10 Sep Photo Tour Through Oslo, Norway
I am surprised how much I enjoyed Oslo; sure, I was expecting to enjoy the city, but not so much that I felt like I could actually live there. The diversity in culture, combination of both modern and historic architecture mixed with easily accessible nature, such as parks, forests and fjords makes Oslo stand out in my mind. If it weren’t for the extremely high cost of living, the city would be a perfect place to lay down roots for a while. I love how you can take a quick train ride to explore the forests and nature just outside of the city, and how you can take a ride along the fjords and out to the islands right off the coast in the harbor. Pair that with the seemingly endless parks scattered throughout Oslo, and you have a large city with tons of easily accessible nature.
We lucked out and had a couple of warm sunny days to explore the vibrant city, and explore we did. Our first evening in the city, we met up with our new friend and fellow travel blogger, Lew from Planet Lew, for dinner. She took us to a food hall called Mathallen in what used to be the working class area of Oslo. Mathallen has both places where you can purchase food products and dine-in restaurants and cafes. I think I may have started drooling as we walked through the hall deciding on where to eat–everything looked absolutely delicious. We settled on a spot where we enjoyed a tapas style dinner, and it was actually much more affordable than we expected.
After dinner, we went on a long walk and Lew showed us fun spots throughout the city. We walked through parks, around the harbor, past the king’s palace and down the popular shopping street, Karl Johan’s Gate. It gave us a nice orientation to the layout of the city and set us on the right foot for our exploration when we returned to Oslo from our side trip to Flåm. She also shared with us a tip that saved our budget–if you are looking for something cheap to eat, stop at the 7-11 and grab a quick hot dog or piece of pizza, and because the stores are continually busy, the food is typically fairly fresh. Normally, convenience store food isn’t my first choice, especially when visiting a new country, but with the high cost of food in Norway it was a welcome break for our budget. For example–we went to a burger place called Illegal Burger, which is considered an affordable “cheap eats” restaurant, and we paid $35 per person for a burger, fries and coke! Compare that to $5 for a pizza and coke at the 7-11 and you might be able to see why the 7-11 ended up being our go to choice.
Over the course of our next day in the city, we mainly wandered around and took in the beautiful sights. Our main stops were the Akershus Fortress, Frognerparken and the Oslo Opera House. We also spent some time wandering back at Karl Johan’s Gate even though many stores were closed due to it being Sunday.
The Akershus Castle was completed in the 1300’s, but its restoration into the Akershus Fortress didn’t start until the 1900’s. The purpose of the fort was to protect the city from potential attacks. In the past, the fort has served as a castle, military base and a prison, and now, even though it is a military area, it is open daily to the public.
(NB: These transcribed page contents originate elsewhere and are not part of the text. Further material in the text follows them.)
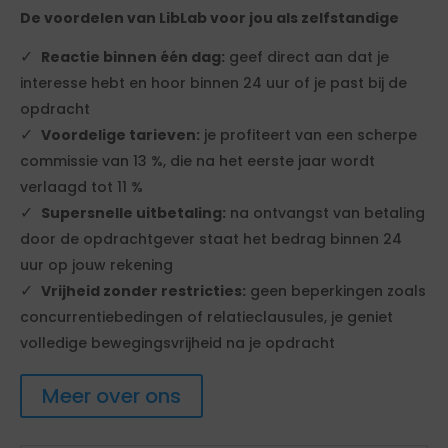
De voordelen van LibLab voor jou als zelfstandige
Reactie binnen één dag:
geef direct aan dat je
interesse hebt en hoor binnen 24 uur of je past bij de
opdracht
Voordelige tarieven:
je profiteert van een scherpe
commissie van 13 %, die na het eerste jaar wordt
verlaagd tot 11 %
Supersnelle uitbetaling:
na ontvangst van betaling
door de opdrachtgever staat het bedrag binnen 24
uur op jouw rekening
Vrijheid zonder restricties:
geen beperkingen zoals
concurrentiebedingen of relatieclausules, je geniet
volledige bewegingsvrijheid na je opdracht
Meer over ons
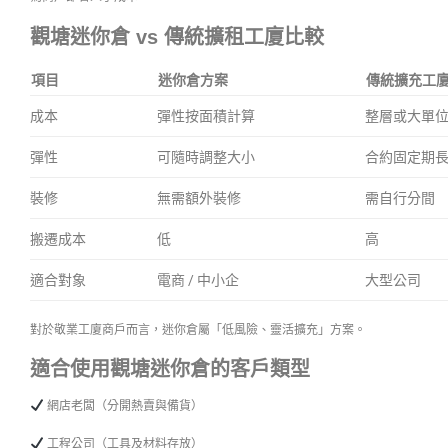
觀塘迷你倉 vs 傳統擴租工廈比較
項目
迷你倉方案
傳統擴充工
成本
彈性按面積計算
整層或大單
彈性
可隨時調整大小
合約固定期
裝修
無需額外裝修
需自行分間
搬遷成本
低
高
適合對象
電商 / 中小企
大型公司
對於敬業工廈商戶而言，迷你倉屬「低風險、靈活擴充」方案。
適合使用觀塘迷你倉的客戶類型
網店老闆（分開熱賣與備貨）
工程公司（工具及材料存放）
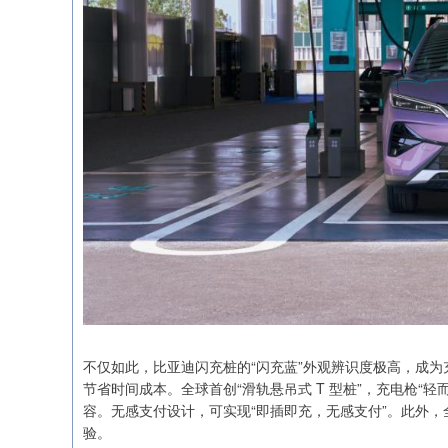
不仅如此，比亚迪闪充桩的“闪充蓝”外观辨识度极高，成为充
节省时间成本。全球首创“滑轨悬吊式 T 型桩”，充电枪“
容。无感支付设计，可实现“即插即充，无感支付”。此外
验。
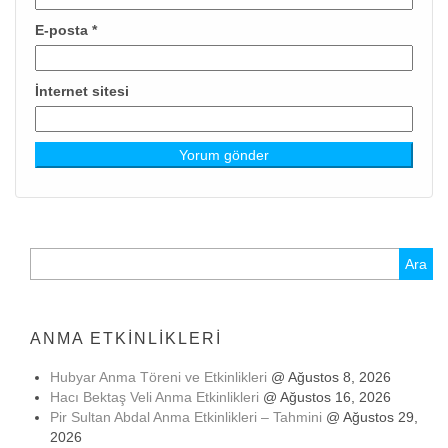
E-posta
*
İnternet sitesi
Arama:
ANMA ETKINLIKLERI
Hubyar Anma Töreni ve Etkinlikleri
@ Ağustos 8, 2026
Hacı Bektaş Veli Anma Etkinlikleri
@ Ağustos 16, 2026
Pir Sultan Abdal Anma Etkinlikleri – Tahmini
@ Ağustos 29,
2026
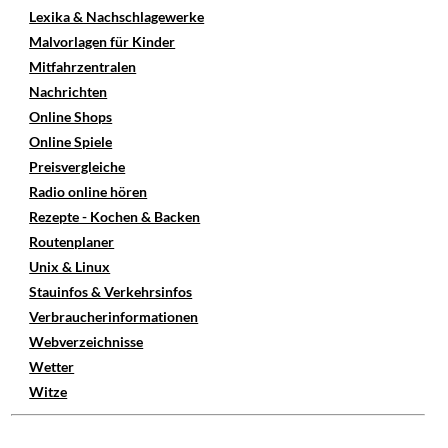
Lexika & Nachschlagewerke
Malvorlagen für Kinder
Mitfahrzentralen
Nachrichten
Online Shops
Online Spiele
Preisvergleiche
Radio online hören
Rezepte - Kochen & Backen
Routenplaner
Unix & Linux
Stauinfos & Verkehrsinfos
Verbraucherinformationen
Webverzeichnisse
Wetter
Witze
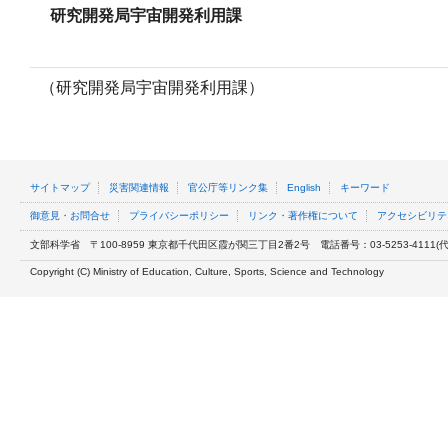
研究開発局宇宙開発利用課
（研究開発局宇宙開発利用課）
サイトマップ
災害関連情報
官公庁等リンク集
English
キーワード
御意見・お問合せ
プライバシーポリシー
リンク・著作権について
アクセシビリテ
文部科学省
〒100-8959 東京都千代田区霞が関三丁目2番2号
電話番号：03-5253-4111(代表
Copyright (C) Ministry of Education, Culture, Sports, Science and Technology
Each day at 1:30 pm, you can watch the changing of the guards in a courtyard area. There are also guided tours available, but if you would just like to walk around like we did, you can do that as well–the Akershus Castle is also open to visitors in the summer. The views overlooking the fjord and harbor of Oslo are beautiful.
In Frognerparken, or Vigelandsparken Sculpture Park which it is commonly referred to as, you will find large open spaces great for lounging, as well as many stone statues created by Gustav Vigeland. In the summer, the park is popular with locals–it makes for a great place to picnic, walk, play and get some of the summertime sun. We were surprised with how many people we saw sprawled out on the grass throughout the endless park; I liked seeing so many people take advantage of the nature and parks within the city.
The statues are spread throughout the park, but the main attraction is the Monolith, which is a column that was carved from just one stone and rises over 14 meters tall. Within the column there are 121 human figures carved, and it is quite the sight to see. Surrounding the Monolith, there are numerous smaller statues along the steps. The entire park has 212 statues in total, all of which were crafted by Mr. Vigeland himself, making this the largest sculpture park in the world, created by one artist.
Resting on the banks of the Bjørvika district near the center of Oslo, sits the Oslo Opera House. Architecturally, this building is stunning to look at, and also fun to walk around on. The sloping marble roof that rises up directly from the Oslofjord, almost feels like a marble beach; it creates a great place to lounge in the sun. You are able to wander around the entire white roof to explore the great views of the city from various lookout points. There are stairs, but you can explore any area of the roof you choose, so if it’s raining, be careful not to slip! Even though we didn’t make it inside of the Opera house, I loved being up on the roof–it was quite an adventure in and of itself.
Have you been to Oslo? What was your favorite thing to do?